WHAT NEEDS TO BE DONE: Your answer must be an exact transcription of the data, with every picture omitted.

= = = = = = =

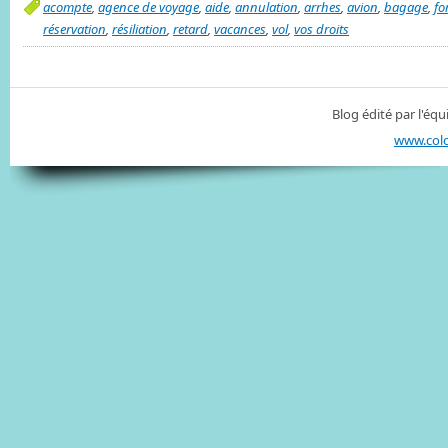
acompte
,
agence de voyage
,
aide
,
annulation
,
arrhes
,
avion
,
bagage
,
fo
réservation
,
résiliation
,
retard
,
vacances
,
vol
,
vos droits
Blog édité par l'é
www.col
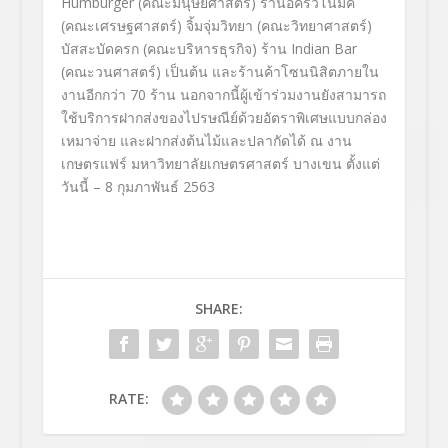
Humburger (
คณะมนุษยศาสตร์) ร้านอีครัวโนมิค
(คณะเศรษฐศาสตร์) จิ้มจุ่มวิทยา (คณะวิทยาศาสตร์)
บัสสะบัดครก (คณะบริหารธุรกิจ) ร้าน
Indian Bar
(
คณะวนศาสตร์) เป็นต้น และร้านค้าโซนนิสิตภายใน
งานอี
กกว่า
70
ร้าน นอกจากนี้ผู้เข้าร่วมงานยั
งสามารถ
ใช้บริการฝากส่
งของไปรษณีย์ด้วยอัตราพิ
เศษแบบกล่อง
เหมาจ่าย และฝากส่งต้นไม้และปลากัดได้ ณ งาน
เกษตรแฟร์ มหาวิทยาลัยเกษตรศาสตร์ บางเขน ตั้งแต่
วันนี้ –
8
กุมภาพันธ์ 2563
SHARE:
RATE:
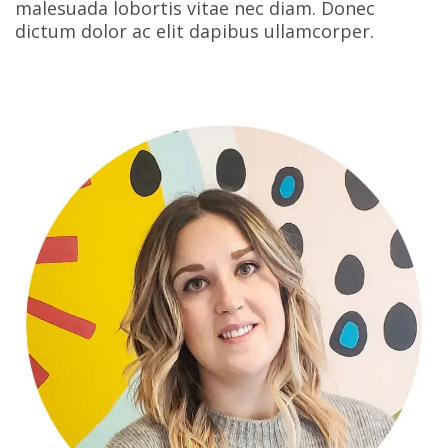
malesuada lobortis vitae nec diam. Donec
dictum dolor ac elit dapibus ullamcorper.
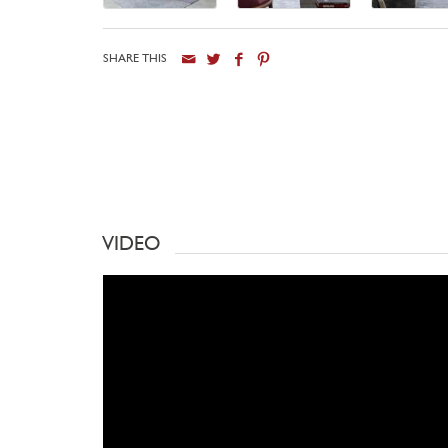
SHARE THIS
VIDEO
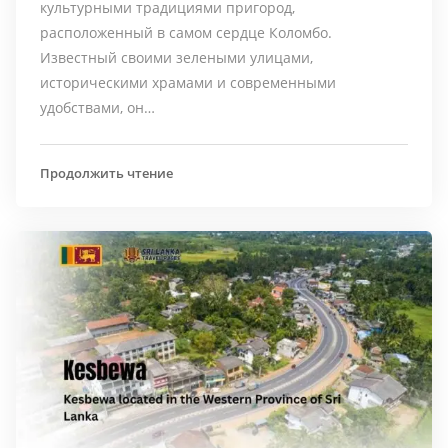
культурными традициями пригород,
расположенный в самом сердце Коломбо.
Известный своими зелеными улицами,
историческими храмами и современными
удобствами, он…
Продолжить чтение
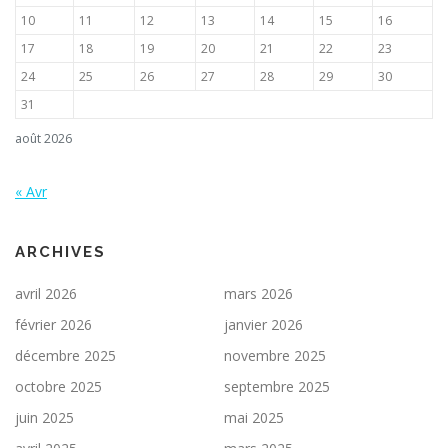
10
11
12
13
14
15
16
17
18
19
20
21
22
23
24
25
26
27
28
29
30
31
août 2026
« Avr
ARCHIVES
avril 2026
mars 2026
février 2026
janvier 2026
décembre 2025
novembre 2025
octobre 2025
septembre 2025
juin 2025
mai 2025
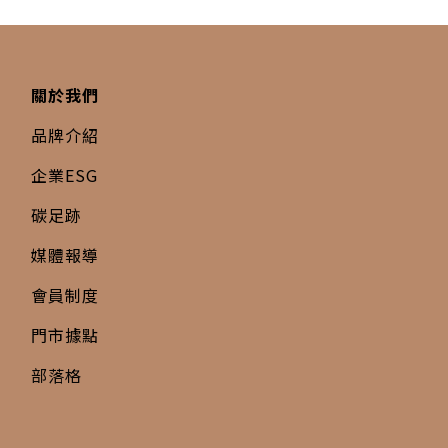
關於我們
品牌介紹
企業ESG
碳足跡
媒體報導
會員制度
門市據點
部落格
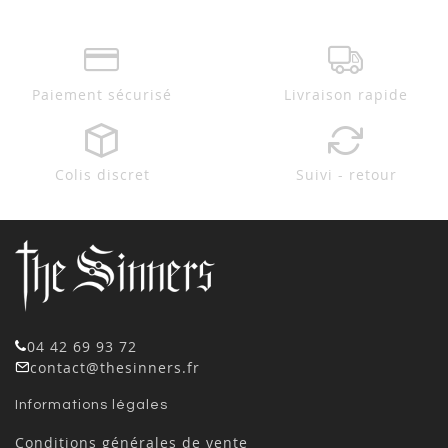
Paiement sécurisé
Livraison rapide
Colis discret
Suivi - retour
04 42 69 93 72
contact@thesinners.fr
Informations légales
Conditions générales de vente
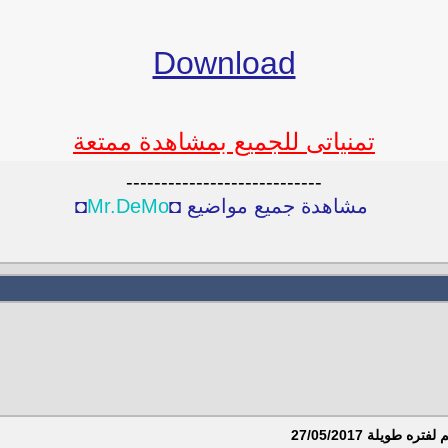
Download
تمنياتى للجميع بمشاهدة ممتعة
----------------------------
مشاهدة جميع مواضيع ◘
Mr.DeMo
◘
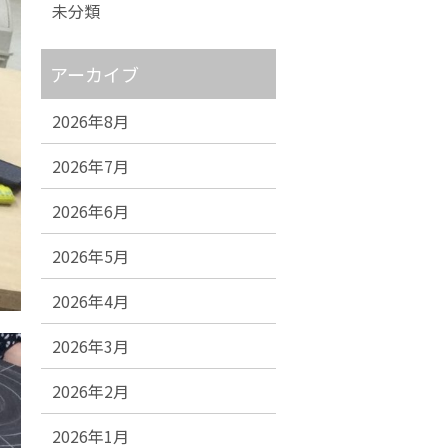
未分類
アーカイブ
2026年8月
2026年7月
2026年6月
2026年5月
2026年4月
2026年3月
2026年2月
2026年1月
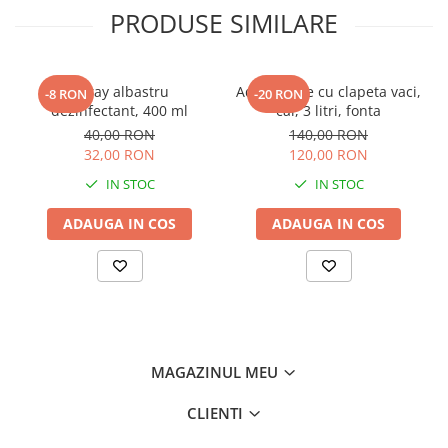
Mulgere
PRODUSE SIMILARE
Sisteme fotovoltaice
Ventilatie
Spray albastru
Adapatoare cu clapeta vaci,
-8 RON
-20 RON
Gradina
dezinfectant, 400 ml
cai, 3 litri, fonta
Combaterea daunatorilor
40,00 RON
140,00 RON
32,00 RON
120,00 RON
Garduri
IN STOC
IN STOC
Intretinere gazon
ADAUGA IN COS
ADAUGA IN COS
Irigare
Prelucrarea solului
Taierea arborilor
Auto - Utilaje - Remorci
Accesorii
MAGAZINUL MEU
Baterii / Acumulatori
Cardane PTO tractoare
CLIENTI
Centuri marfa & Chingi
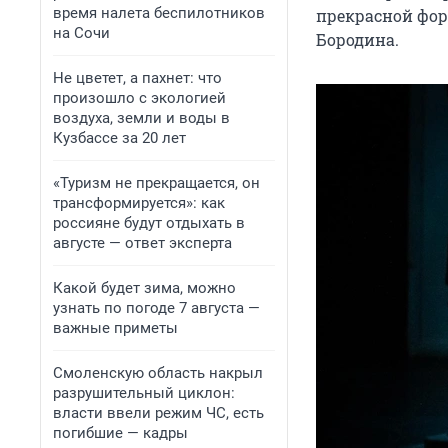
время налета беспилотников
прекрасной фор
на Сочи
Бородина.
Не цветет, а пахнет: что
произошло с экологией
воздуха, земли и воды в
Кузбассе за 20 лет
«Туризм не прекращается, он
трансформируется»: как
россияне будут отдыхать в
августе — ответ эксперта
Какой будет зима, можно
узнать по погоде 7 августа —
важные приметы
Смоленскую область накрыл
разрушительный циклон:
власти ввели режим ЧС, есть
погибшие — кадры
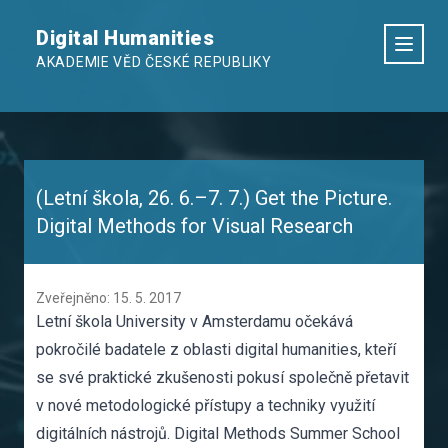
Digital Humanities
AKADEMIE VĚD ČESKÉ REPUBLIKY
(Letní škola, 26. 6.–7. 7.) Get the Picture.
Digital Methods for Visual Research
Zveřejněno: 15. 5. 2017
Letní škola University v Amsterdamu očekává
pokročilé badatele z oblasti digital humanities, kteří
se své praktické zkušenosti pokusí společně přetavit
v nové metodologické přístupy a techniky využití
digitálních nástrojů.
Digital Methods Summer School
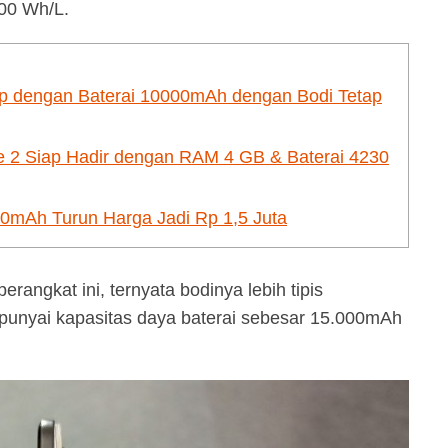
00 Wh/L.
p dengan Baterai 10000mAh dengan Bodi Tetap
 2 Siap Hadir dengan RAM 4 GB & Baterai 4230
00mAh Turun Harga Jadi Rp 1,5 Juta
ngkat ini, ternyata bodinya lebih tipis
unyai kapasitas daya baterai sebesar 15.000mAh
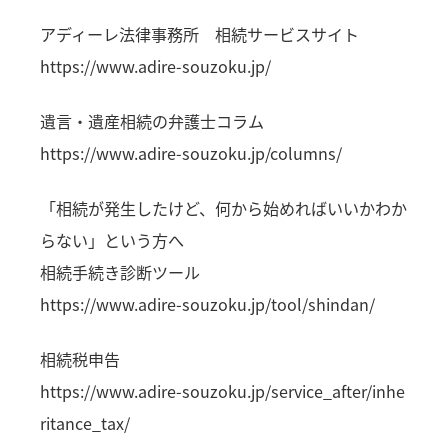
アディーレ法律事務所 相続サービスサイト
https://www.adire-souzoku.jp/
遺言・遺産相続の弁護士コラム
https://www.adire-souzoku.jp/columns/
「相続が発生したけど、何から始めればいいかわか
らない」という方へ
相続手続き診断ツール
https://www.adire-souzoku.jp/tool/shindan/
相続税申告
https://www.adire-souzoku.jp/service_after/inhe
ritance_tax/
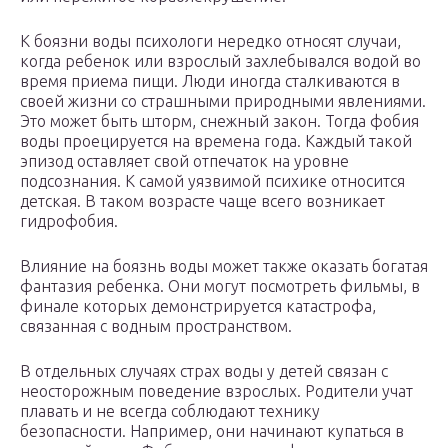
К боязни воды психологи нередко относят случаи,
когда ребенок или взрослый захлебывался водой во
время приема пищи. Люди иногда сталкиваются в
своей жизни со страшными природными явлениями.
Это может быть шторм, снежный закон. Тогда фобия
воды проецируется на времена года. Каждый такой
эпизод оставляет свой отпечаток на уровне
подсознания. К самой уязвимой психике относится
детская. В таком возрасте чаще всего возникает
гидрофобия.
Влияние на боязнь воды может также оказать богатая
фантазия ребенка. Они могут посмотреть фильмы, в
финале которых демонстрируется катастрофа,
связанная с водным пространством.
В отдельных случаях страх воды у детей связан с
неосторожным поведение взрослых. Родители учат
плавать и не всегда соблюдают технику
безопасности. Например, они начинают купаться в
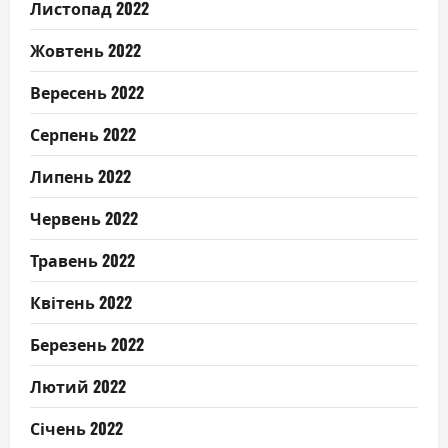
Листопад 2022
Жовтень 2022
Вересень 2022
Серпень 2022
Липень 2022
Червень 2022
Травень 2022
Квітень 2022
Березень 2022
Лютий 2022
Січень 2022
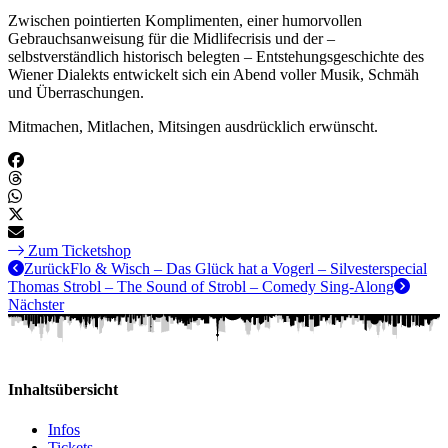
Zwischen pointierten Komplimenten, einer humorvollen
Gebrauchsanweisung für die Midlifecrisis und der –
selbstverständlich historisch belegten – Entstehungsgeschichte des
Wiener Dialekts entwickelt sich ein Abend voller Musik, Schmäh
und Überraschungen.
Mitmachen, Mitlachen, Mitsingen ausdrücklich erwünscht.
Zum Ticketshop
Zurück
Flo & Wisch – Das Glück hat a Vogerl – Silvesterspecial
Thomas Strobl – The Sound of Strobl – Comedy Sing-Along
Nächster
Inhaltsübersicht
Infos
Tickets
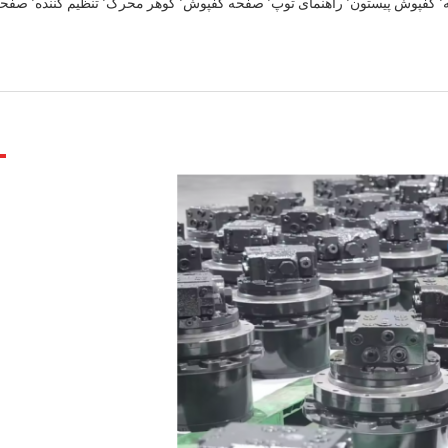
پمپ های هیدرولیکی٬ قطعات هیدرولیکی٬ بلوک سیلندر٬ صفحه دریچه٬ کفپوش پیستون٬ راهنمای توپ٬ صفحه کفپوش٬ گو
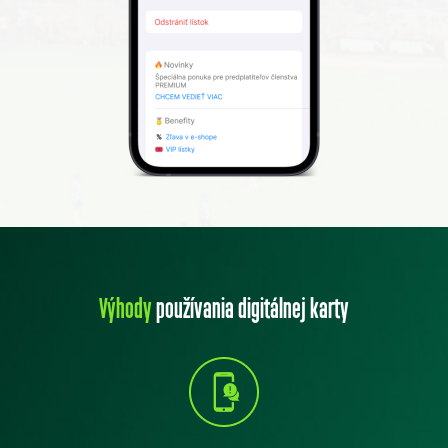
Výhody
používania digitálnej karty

= = = = = = =

EXERCISE ANSWER:
acompte
,
agence de voyage
,
aide
,
annulation
,
arrhes
,
avion
,
bagage
,
fo
réservation
,
résiliation
,
retard
,
vacances
,
vol
,
vos droits
Blog édité par l'é
www.col
Humburger (
คณะมนุษยศาสตร์) ร้านอีครัวโนมิค
(คณะเศรษฐศาสตร์) จิ้มจุ่มวิทยา (คณะวิทยาศาสตร์)
บัสสะบัดครก (คณะบริหารธุรกิจ) ร้าน
Indian Bar
(
คณะวนศาสตร์) เป็นต้น และร้านค้าโซนนิสิตภายใน
งานอี
กกว่า
70
ร้าน นอกจากนี้ผู้เข้าร่วมงานยั
งสามารถ
ใช้บริการฝากส่
งของไปรษณีย์ด้วยอัตราพิ
เศษแบบกล่อง
เหมาจ่าย และฝากส่งต้นไม้และปลากัดได้ ณ งาน
เกษตรแฟร์ มหาวิทยาลัยเกษตรศาสตร์ บางเขน ตั้งแต่
วันนี้ –
8
กุมภาพันธ์ 2563
SHARE:
RATE:
malesuada lobortis vitae nec diam. Donec
dictum dolor ac elit dapibus ullamcorper.
SHARE THIS
VIDEO
культурными традициями пригород,
расположенный в самом сердце Коломбо.
Известный своими зелеными улицами,
историческими храмами и современными
удобствами, он…
Продолжить чтение
10
11
12
13
14
15
16
17
18
19
20
21
22
23
24
25
26
27
28
29
30
31
août 2026
« Avr
ARCHIVES
avril 2026
mars 2026
février 2026
janvier 2026
décembre 2025
novembre 2025
octobre 2025
septembre 2025
juin 2025
mai 2025
關於我們
品牌介紹
企業ESG
碳足跡
媒體報導
會員制度
門市據點
部落格
Paiement sécurisé
Livraison rapide
Colis discret
Suivi - retour
04 42 69 93 72
contact@thesinners.fr
Informations légales
Conditions générales de vente
Download
تمنياتى للجميع بمشاهدة ممتعة
----------------------------
مشاهدة جميع مواضيع ◘
Mr.DeMo
◘
未分類
アーカイブ
2026年8月
2026年7月
2026年6月
2026年5月
2026年4月
2026年3月
2026年2月
2026年1月
Mulgere
PRODUSE SIMILARE
Sisteme fotovoltaice
Ventilatie
Spray albastru
Adapatoare cu clapeta vaci,
-8 RON
-20 RON
Gradina
dezinfectant, 400 ml
cai, 3 litri, fonta
Combaterea daunatorilor
40,00 RON
140,00 RON
32,00 RON
120,00 RON
Garduri
IN STOC
IN STOC
Intretinere gazon
ADAUGA IN COS
ADAUGA IN COS
Irigare
Prelucrarea solului
Taierea arborilor
Auto - Utilaje - Remorci
Accesorii
MAGAZINUL MEU
Baterii / Acumulatori
Cardane PTO tractoare
CLIENTI
Centuri marfa & Chingi
время налета беспилотников
прекрасной фор
на Сочи
Бородина.
Не цветет, а пахнет: что
произошло с экологией
воздуха, земли и воды в
Кузбассе за 20 лет
«Туризм не прекращается, он
трансформируется»: как
россияне будут отдыхать в
августе — ответ эксперта
Какой будет зима, можно
узнать по погоде 7 августа —
важные приметы
Смоленскую область накрыл
разрушительный циклон:
власти ввели режим ЧС, есть
погибшие — кадры
Digital Humanities
AKADEMIE VĚD ČESKÉ REPUBLIKY
(Letní škola, 26. 6.–7. 7.) Get the Picture.
Digital Methods for Visual Research
Zveřejněno: 15. 5. 2017
Letní škola University v Amsterdamu očekává
pokročilé badatele z oblasti digital humanities, kteří
se své praktické zkušenosti pokusí společně přetavit
v nové metodologické přístupy a techniky využití
digitálních nástrojů.
Digital Methods Summer School
00 Wh/L.
p dengan Baterai 10000mAh dengan Bodi Tetap
 2 Siap Hadir dengan RAM 4 GB & Baterai 4230
00mAh Turun Harga Jadi Rp 1,5 Juta
ngkat ini, ternyata bodinya lebih tipis
unyai kapasitas daya baterai sebesar 15.000mAh
アディーレ法律事務所 相続サービスサイト
https://www.adire-souzoku.jp/
遺言・遺産相続の弁護士コラム
https://www.adire-souzoku.jp/columns/
「相続が発生したけど、何から始めればいいかわか
らない」という方へ
相続手続き診断ツール
https://www.adire-souzoku.jp/tool/shindan/
相続税申告
https://www.adire-souzoku.jp/service_after/inhe
ritance_tax/
К боязни воды психологи нередко относят случаи,
когда ребенок или взрослый захлебывался водой во
время приема пищи. Люди иногда сталкиваются в
своей жизни со страшными природными явлениями.
Это может быть шторм, снежный закон. Тогда фобия
воды проецируется на времена года. Каждый такой
эпизод оставляет свой отпечаток на уровне
подсознания. К самой уязвимой психике относится
детская. В таком возрасте чаще всего возникает
гидрофобия.
Влияние на боязнь воды может также оказать богатая
фантазия ребенка. Они могут посмотреть фильмы, в
финале которых демонстрируется катастрофа,
связанная с водным пространством.
В отдельных случаях страх воды у детей связан с
неосторожным поведение взрослых. Родители учат
плавать и не всегда соблюдают технику
безопасности. Например, они начинают купаться в
Листопад 2022
Жовтень 2022
Вересень 2022
Серпень 2022
Липень 2022
Червень 2022
Травень 2022
Квітень 2022
Березень 2022
Лютий 2022
Січень 2022
Zwischen pointierten Komplimenten, einer humorvollen
Gebrauchsanweisung für die Midlifecrisis und der –
selbstverständlich historisch belegten – Entstehungsgeschichte des
Wiener Dialekts entwickelt sich ein Abend voller Musik, Schmäh
und Überraschungen.
Mitmachen, Mitlachen, Mitsingen ausdrücklich erwünscht.
Zum Ticketshop
Zurück
Flo & Wisch – Das Glück hat a Vogerl – Silvesterspecial
Thomas Strobl – The Sound of Strobl – Comedy Sing-Along
Nächster
Inhaltsübersicht
Infos
Tickets
پمپ های هیدرولیکی٬ قطعات هیدرولیکی٬ بلوک سیلندر٬ صفحه دریچه٬ کفپوش پیستون٬ راهنمای توپ٬ صفحه کفپوش٬ گو
Výhody
používania digitálnej karty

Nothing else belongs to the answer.